Thales Alenia Space, who have three sites in the UK and employ nearly 200 highly skilled engineers and scientists, have won one of two parallel mission study contracts for the design concept of the mothership and a smaller robotic probe for the European Space Agency (ESA) Comet Interceptor mission. Design work is also taking place in Italy.
The mission will see one main spacecraft and two smaller robotic probes – the other built by the Japanese Space Agency – travel to an as-yet unidentified comet, and map it in three dimensions.

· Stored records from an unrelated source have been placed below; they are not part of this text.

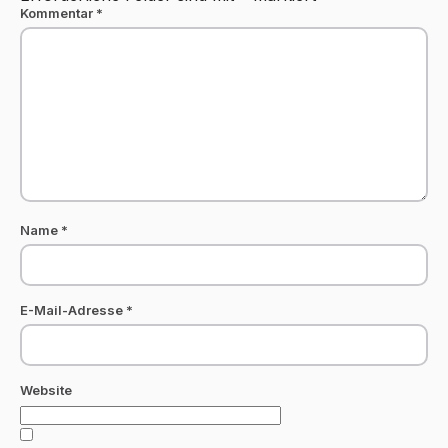
Kommentar
*
Name
*
E-Mail-Adresse
*
Website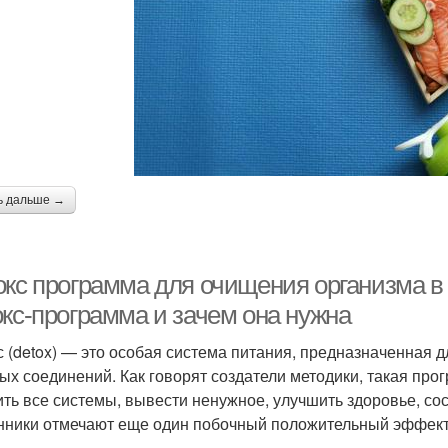
ь дальше →
окс программа для очищения организма в
окс-программа и зачем она нужна
с (detox) — это особая система питания, предназначенная 
ых соединений. Как говорят создатели методики, такая про
ить все системы, вывести ненужное, улучшить здоровье, сос
нники отмечают еще один побочный положительный эффект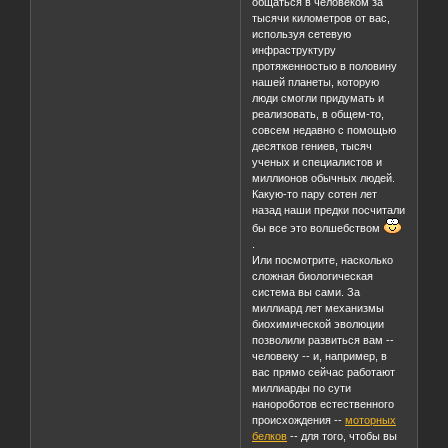
общаться в человеком за
тысячи километров от вас,
используя сетевую
инфраструктуру
протяженностью в половину
нашей планеты, которую
люди смогли придумать и
реализовать, в общем-то,
совсем недавно с помощью
десятков гениев, тысяч
ученых и специалистов и
миллионов обычных людей.
Какую-то пару сотен лет
назад наши предки посчитали
бы все это волшебством
.
Или посмотрите, насколько
сложная биологическая
система вы сами. За
миллиард лет механизмы
биохимической эволюции
позволили развиться вам --
человеку -- и, например, в
вас прямо сейчас работают
миллиарды по сути
нанороботов естественного
происхождения --
моторных
белков
-- для того, чтобы вы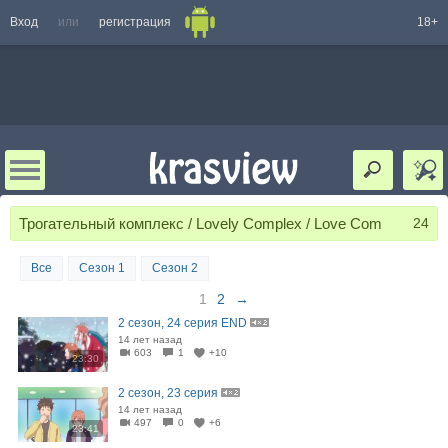
Вход
или
регистрация
18+
Трогательный комплекс / Lovely Complex / Love Com
24
Все
Сезон 1
Сезон 2
1
2
→
2 сезон, 24 серия END
14 лет назад
603
1
+10
23:30
2 сезон, 23 серия
14 лет назад
497
0
+6
23:41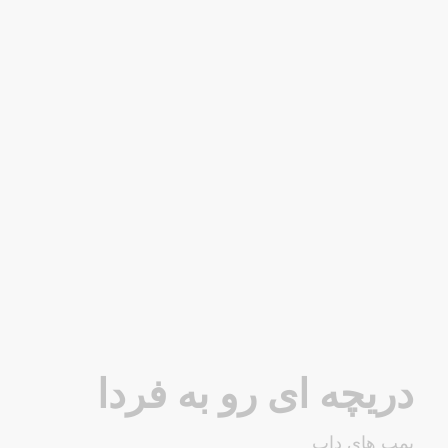
دریچه ای رو به فردا
پمپ های داب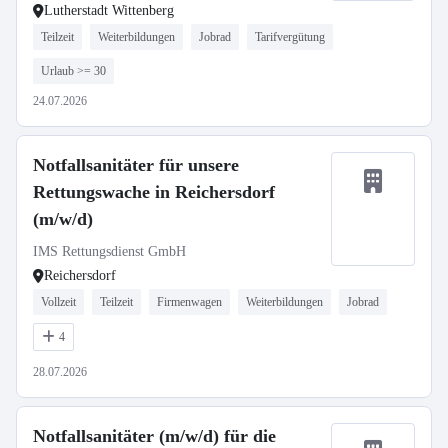
Lutherstadt Wittenberg
Teilzeit
Weiterbildungen
Jobrad
Tarifvergütung
Urlaub >= 30
24.07.2026
Notfallsanitäter für unsere
Rettungswache in Reichersdorf
(m/w/d)
IMS Rettungsdienst GmbH
Reichersdorf
Vollzeit
Teilzeit
Firmenwagen
Weiterbildungen
Jobrad
4
28.07.2026
Notfallsanitäter (m/w/d) für die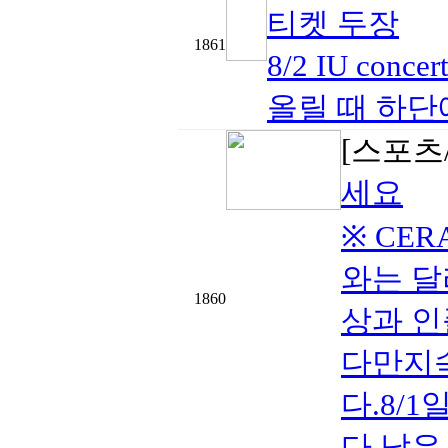
티켓 두장
1861
8/2 IU co
올릴 때 하단
[스포츠
세요
※ CE
와는 
1860
상과 인
다만지속
다.8/
다.남은 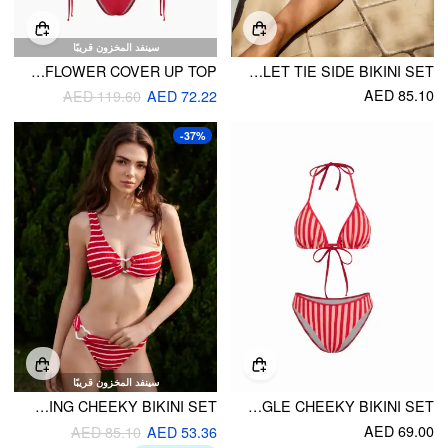
سينفد المخزون قريبًا
KNOTTED TRIANGLE TIE SIDE BIKINI SET & FLOWER COVER UP TOP
U-NECKLINE STRIPE BRACELET TIE SIDE BIKINI SET
AED 85.10
AED 119.60
AED 72.22
-37%
سينفد المخزون قريبًا
ASYMMETRICAL NECK STRIPE HEART-RING CHEEKY BIKINI SET
HALTER NECKLINE STRIPE TRIANGLE CHEEKY BIKINI SET
AED 69.00
AED 85.10
AED 53.36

The UK is also leading on the science. The mission was first proposed by an international team led by University College London and Edinburgh, and the mission’s lead scientist is based at the Mullard Space Science Laboratory in Surrey. Several UK academic teams are also proposing contributions to onboard scientific instruments that will study the target comet in unprecedented detail.
Comets are what is left over when a planetary system forms and in each ancient object is preserved information about the formation of the Solar System 4.6 billion years ago.

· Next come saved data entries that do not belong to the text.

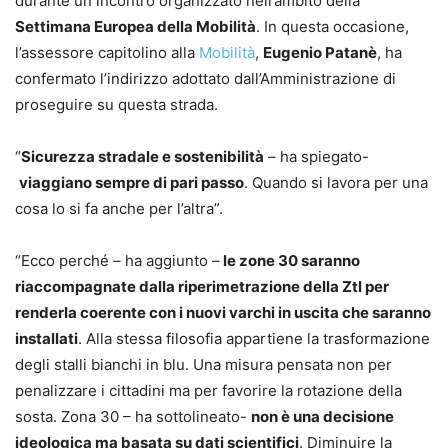
durante un incontro organizzato nell’ambito della
Settimana Europea della Mobilità
. In questa occasione,
l’assessore capitolino alla
Mobilità
,
Eugenio Patanè
, ha
confermato l’indirizzo adottato dall’Amministrazione di
proseguire su questa strada.
“
Sicurezza stradale e sostenibilità
– ha spiegato-
viaggiano sempre di pari passo
. Quando si lavora per una
cosa lo si fa anche per l’altra”.
“Ecco perché – ha aggiunto –
le zone 30 saranno
riaccompagnate dalla riperimetrazione della Ztl per
renderla coerente con i nuovi varchi in uscita che saranno
installati
. Alla stessa filosofia appartiene la trasformazione
degli stalli bianchi in blu. Una misura pensata non per
penalizzare i cittadini ma per favorire la rotazione della
sosta. Zona 30 – ha sottolineato-
non è una decisione
ideologica ma basata su dati scientifici
. Diminuire la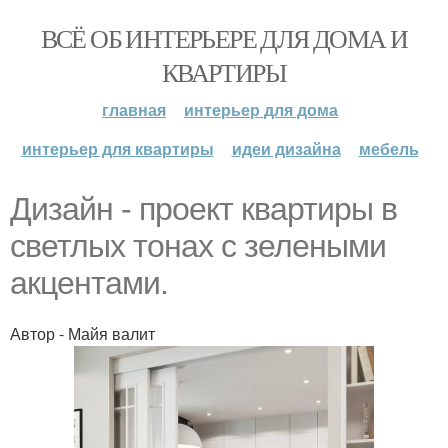
ВСЁ ОБ ИНТЕРЬЕРЕ ДЛЯ ДОМА И
КВАРТИРЫ
главная
интерьер для дома
интерьер для квартиры
идеи дизайна
мебель
Дизайн - проект квартиры в
светлых тонах с зелеными
акцентами.
Автор - Майя валит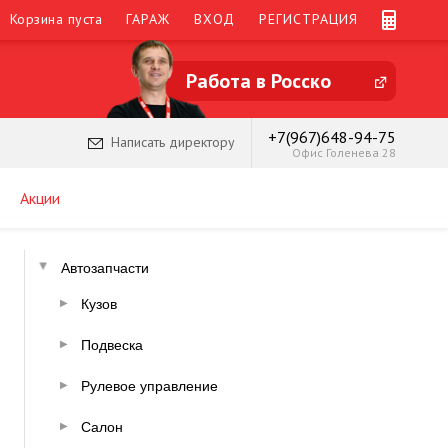
Корзина пуста
ГАРАЖ
ВХОД
РЕГИСТРАЦИЯ
Работа в Росско
+7(967)648-94-75
Написать директору
Офис Голенева 28
Акции
Автозапчасти
Кузов
Подвеска
Рулевое управление
Салон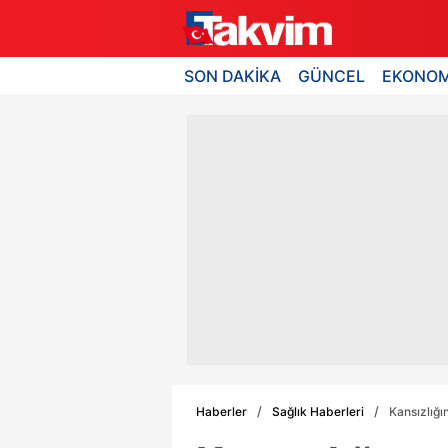
SON DAKİKA
GÜNCEL
EKONOM
Haberler
Sağlık Haberleri
Kansızlığı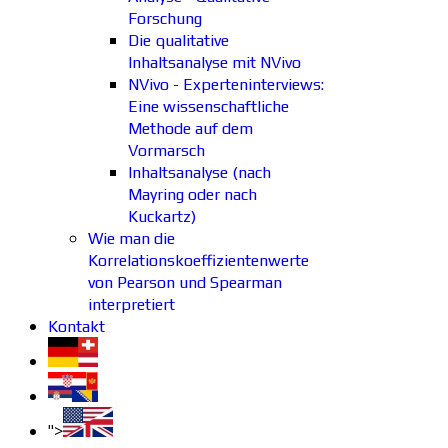
Forschung
Die qualitative
Inhaltsanalyse mit NVivo
NVivo - Experteninterviews:
Eine wissenschaftliche
Methode auf dem
Vormarsch
Inhaltsanalyse (nach
Mayring oder nach
Kuckartz)
Wie man die
Korrelationskoeffizientenwerte
von Pearson und Spearman
interpretiert
Kontakt
">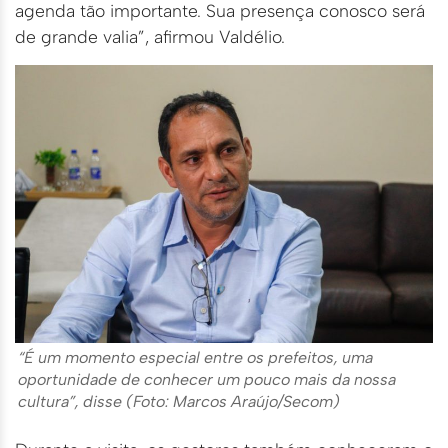
agenda tão importante. Sua presença conosco será
de grande valia”, afirmou Valdélio.
“É um momento especial entre os prefeitos, uma
oportunidade de conhecer um pouco mais da nossa
cultura”, disse (Foto: Marcos Araújo/Secom)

Once in space, Comet Interceptor will wait in a parking orbit – possibly for years – until a suitable target has been spotted by astronomers. It will then set out on an intercept course, deploying the two smaller probes, which will make extremely close passes of the comet’s nucleus and beam their data back to the main craft.

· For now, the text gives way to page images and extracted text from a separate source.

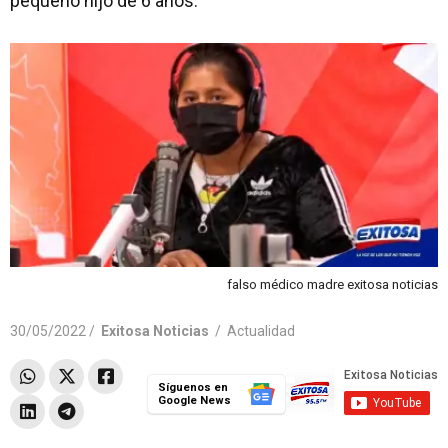
pequeño hijo de 6 años.
falso médico madre exitosa noticias
30/05/2022 /
Exitosa Noticias
/
Actualidad
Síguenos en
Google News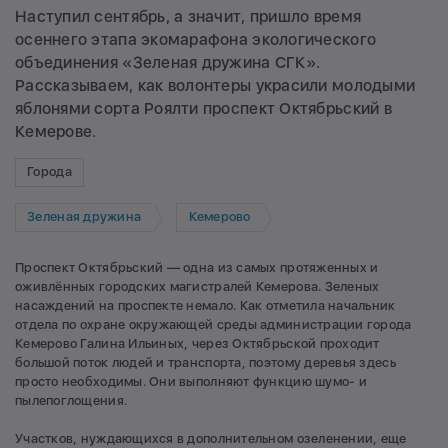
Наступил сентябрь, а значит, пришло время
осеннего этапа экомарафона экологического
объединения «Зеленая дружина СГК».
Рассказываем, как волонтеры украсили молодыми
яблонями сорта Роялти проспект Октябрьский в
Кемерове.
Города
Зеленая дружина
Кемерово
Проспект Октябрьский — одна из самых протяженных и
оживлённых городских магистралей Кемерова. Зеленых
насаждений на проспекте немало. Как отметила начальник
отдела по охране окружающей среды администрации города
Кемерово Галина Ильиных, через Октябрьской проходит
большой поток людей и транспорта, поэтому деревья здесь
просто необходимы. Они выполняют функцию шумо- и
пылепоглощения.
Участков, нуждающихся в дополнительном озеленении, еще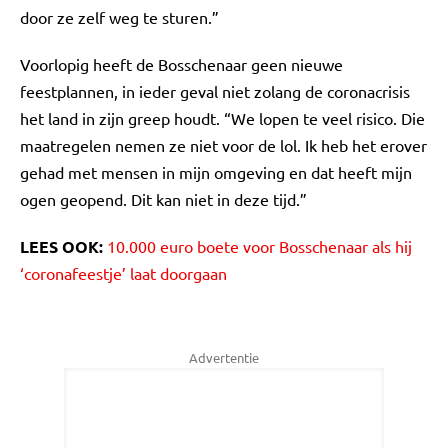
door ze zelf weg te sturen.”
Voorlopig heeft de Bosschenaar geen nieuwe
feestplannen, in ieder geval niet zolang de coronacrisis
het land in zijn greep houdt. “We lopen te veel risico. Die
maatregelen nemen ze niet voor de lol. Ik heb het erover
gehad met mensen in mijn omgeving en dat heeft mijn
ogen geopend. Dit kan niet in deze tijd.”
LEES OOK:
10.000 euro boete voor Bosschenaar als hij
‘coronafeestje’ laat doorgaan
Advertentie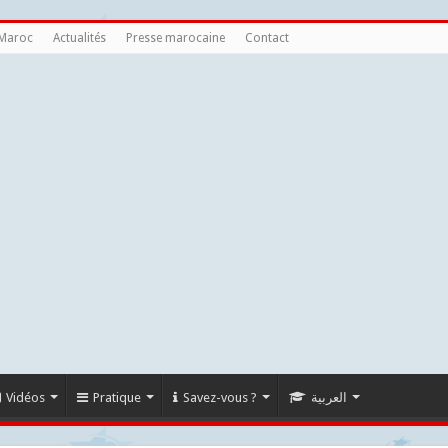
 Maroc
Actualités
Presse marocaine
Contact
Vidéos
Pratique
Savez-vous ?
العربية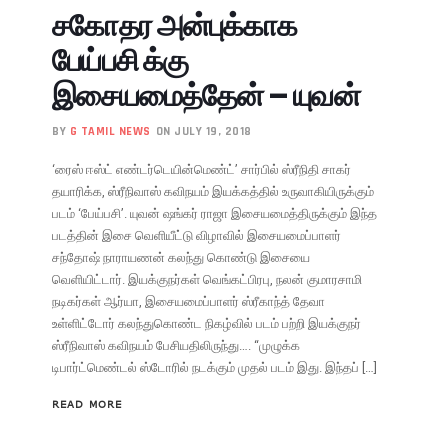
சகோதர அன்புக்காக
பேய்பசி க்கு
இசையமைத்தேன் – யுவன்
BY
G TAMIL NEWS
ON JULY 19, 2018
‘ரைஸ் ஈஸ்ட் எண்டர்டெயின்மெண்ட்’ சார்பில் ஸ்ரீநிதி சாகர்
தயாரிக்க, ஸ்ரீநிவாஸ் கவிநயம் இயக்கத்தில் உருவாகியிருக்கும்
படம் ‘பேய்பசி’. யுவன் ஷங்கர் ராஜா இசையமைத்திருக்கும் இந்த
படத்தின் இசை வெளியீட்டு விழாவில் இசையமைப்பாளர்
சந்தோஷ் நாராயணன் கலந்து கொண்டு இசையை
வெளியிட்டார். இயக்குநர்கள் வெங்கட்பிரபு, நலன் குமாரசாமி
நடிகர்கள் ஆர்யா, இசையமைப்பாளர் ஸ்ரீகாந்த் தேவா
உள்ளிட்டோர் கலந்துகொண்ட நிகழ்வில் படம் பற்றி இயக்குநர்
ஸ்ரீநிவாஸ் கவிநயம் பேசியதிலிருந்து…. “முழுக்க
டிபார்ட்மெண்டல் ஸ்டோரில் நடக்கும் முதல் படம் இது. இந்தப் […]
READ MORE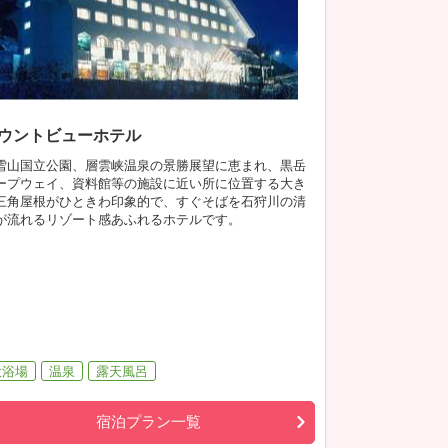
ウントビューホテル
雪山国立公園、層雲峡温泉の景勝展望に恵まれ、黒岳
ープウェイ、資料館等の施設に近い所に位置する大き
三角屋根がひときわ印象的で、すぐそばを石狩川の清
が流れるリゾート感あふれるホテルです。
大浴場
温泉
露天風呂
宿泊プラン一覧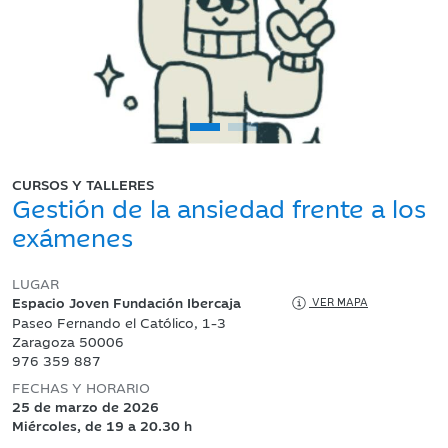
CURSOS Y TALLERES
Gestión de la ansiedad frente a los
exámenes
LUGAR
Espacio Joven Fundación Ibercaja
VER MAPA
Paseo Fernando el Católico, 1-3
Zaragoza 50006
976 359 887
FECHAS Y HORARIO
25 de marzo de 2026
Miércoles, de 19 a 20.30 h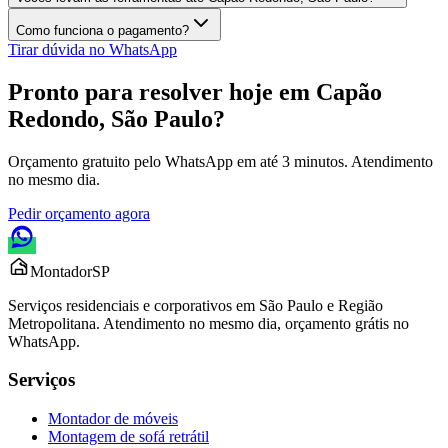
Como funciona o pagamento?
Tirar dúvida no WhatsApp
Pronto para resolver hoje em
Capão
Redondo, São Paulo
?
Orçamento gratuito pelo WhatsApp em até 3 minutos. Atendimento
no mesmo dia.
Pedir orçamento agora
Montador
SP
Serviços residenciais e corporativos em São Paulo e Região
Metropolitana. Atendimento no mesmo dia, orçamento grátis no
WhatsApp.
Serviços
Montador de móveis
Montagem de sofá retrátil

This new ambush tactic is the first of its kind. The fly-by of the two probes, which are roughly 30cm in length, is likely to take just a few hours but could illuminate conditions that prevailed more than 4 billion years ago.
Science Minister Amanda Solloway said:
The UK’s space industry is thriving and this out-of-this-world mission is testament to our world-leading expertise.
I am very proud that scientists and engineers in Bristol and Harwell will be designing the Comet Interceptor spacecraft – their incredible work will not only further our understanding of the evolution of comets but help unlock the mysteries of the Universe.
Previous missions have studied comets trapped in short-period orbits around the Sun, meaning they have been significantly altered by our star’s light and heat. Breaking from that mould, Comet Interceptor will target a pristine comet on its first approach to the Sun.
The scientists are likely to target a comet travelling from the Oort Cloud — a band of icy debris that lies about halfway between the Sun and the next nearest star.
This debris was formed during the conception of the Solar System, but was rapidly ejected to its outermost edge. Unlike more familiar comets, their surface will not have been vaporised by the Sun’s energy — a process that leads to dust building up on a comet, obscuring its original state.
Once the probes reach a pristine comet, they will study and scrutinise the chemical composition of it, with one aim being to evaluate whether similar objects may have brought water to planet Earth in the past.
Andrew Stanniland, CEO of Thales Alenia Space in the UK commented:
I am delighted ESA has once again placed its trust in our scientists and engineers at Thales Alenia Space in the UK who have excellent heritage from previous scientific missions such as Giotto and Rosetta.
We all look forward to supporting this exciting and unprecedented scientific mission to uncover more information about the origins of our Universe.
Comet Interceptor is the first of the European Space Agency’s new class of “fast” missions. Each mission must weigh less than 1,000kg and be ready for launch around 8 years after selection, so they can hitchhike into space on an already scheduled launch.
Comet Interceptor will launch in 2029 alongside the Ariel space telescope – another UK-backed ESA mission to study the atmospheres of exoplanets orbiting other distant stars.
In 1986, a UK-led mission to Halley’s Comet became the first to observe a cometary nucleus.